Requirement. Nothing but the lines from the line with "和其他形状类似于石头的材料。" through the end of the data is to be copied, and each is to be copied exactly.

Exercise inputs.

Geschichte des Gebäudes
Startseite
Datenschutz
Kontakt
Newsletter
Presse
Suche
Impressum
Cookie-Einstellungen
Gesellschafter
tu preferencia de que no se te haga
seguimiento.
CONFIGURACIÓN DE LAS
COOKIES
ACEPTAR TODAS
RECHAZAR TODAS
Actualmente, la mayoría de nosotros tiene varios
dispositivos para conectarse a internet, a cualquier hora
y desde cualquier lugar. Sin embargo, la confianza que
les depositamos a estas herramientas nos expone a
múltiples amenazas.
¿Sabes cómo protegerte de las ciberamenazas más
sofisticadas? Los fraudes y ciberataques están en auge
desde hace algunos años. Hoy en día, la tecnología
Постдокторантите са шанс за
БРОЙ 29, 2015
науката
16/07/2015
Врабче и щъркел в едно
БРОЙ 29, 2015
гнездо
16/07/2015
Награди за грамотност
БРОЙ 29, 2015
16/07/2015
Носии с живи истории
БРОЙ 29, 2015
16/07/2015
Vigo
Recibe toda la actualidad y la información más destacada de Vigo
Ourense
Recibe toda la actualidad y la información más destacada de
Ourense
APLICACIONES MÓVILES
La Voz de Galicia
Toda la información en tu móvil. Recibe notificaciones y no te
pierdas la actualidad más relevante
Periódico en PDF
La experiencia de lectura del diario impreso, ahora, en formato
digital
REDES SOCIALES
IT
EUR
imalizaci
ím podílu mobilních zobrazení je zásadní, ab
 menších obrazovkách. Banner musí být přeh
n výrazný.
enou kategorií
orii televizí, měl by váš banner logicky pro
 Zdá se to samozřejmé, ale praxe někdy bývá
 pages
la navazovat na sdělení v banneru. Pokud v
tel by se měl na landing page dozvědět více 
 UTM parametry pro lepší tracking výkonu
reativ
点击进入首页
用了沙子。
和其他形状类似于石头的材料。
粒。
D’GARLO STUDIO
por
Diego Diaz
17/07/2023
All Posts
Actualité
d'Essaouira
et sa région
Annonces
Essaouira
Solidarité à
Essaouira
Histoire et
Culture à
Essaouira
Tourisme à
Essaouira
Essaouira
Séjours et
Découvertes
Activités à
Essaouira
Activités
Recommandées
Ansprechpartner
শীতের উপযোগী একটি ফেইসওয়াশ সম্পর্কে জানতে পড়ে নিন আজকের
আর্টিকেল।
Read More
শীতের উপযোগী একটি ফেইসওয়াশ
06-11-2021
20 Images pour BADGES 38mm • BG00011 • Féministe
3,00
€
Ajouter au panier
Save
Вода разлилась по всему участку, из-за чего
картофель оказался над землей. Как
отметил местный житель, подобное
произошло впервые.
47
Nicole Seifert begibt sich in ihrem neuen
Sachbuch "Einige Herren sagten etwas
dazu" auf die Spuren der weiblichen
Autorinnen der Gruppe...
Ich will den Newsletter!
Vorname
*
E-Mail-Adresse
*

Task result.
和其他形状类似于石头的材料。
粒。
D’GARLO STUDIO
por
Diego Diaz
17/07/2023
All Posts
Actualité
d'Essaouira
et sa région
Annonces
Essaouira
Solidarité à
Essaouira
Histoire et
Culture à
Essaouira
Tourisme à
Essaouira
Essaouira
Séjours et
Découvertes
Activités à
Essaouira
Activités
Recommandées
Ansprechpartner
শীতের উপযোগী একটি ফেইসওয়াশ সম্পর্কে জানতে পড়ে নিন আজকের
আর্টিকেল।
Read More
শীতের উপযোগী একটি ফেইসওয়াশ
06-11-2021
20 Images pour BADGES 38mm • BG00011 • Féministe
3,00
€
Ajouter au panier
Save
Вода разлилась по всему участку, из-за чего
картофель оказался над землей. Как
отметил местный житель, подобное
произошло впервые.
47
Nicole Seifert begibt sich in ihrem neuen
Sachbuch "Einige Herren sagten etwas
dazu" auf die Spuren der weiblichen
Autorinnen der Gruppe...
Ich will den Newsletter!
Vorname
*
E-Mail-Adresse
*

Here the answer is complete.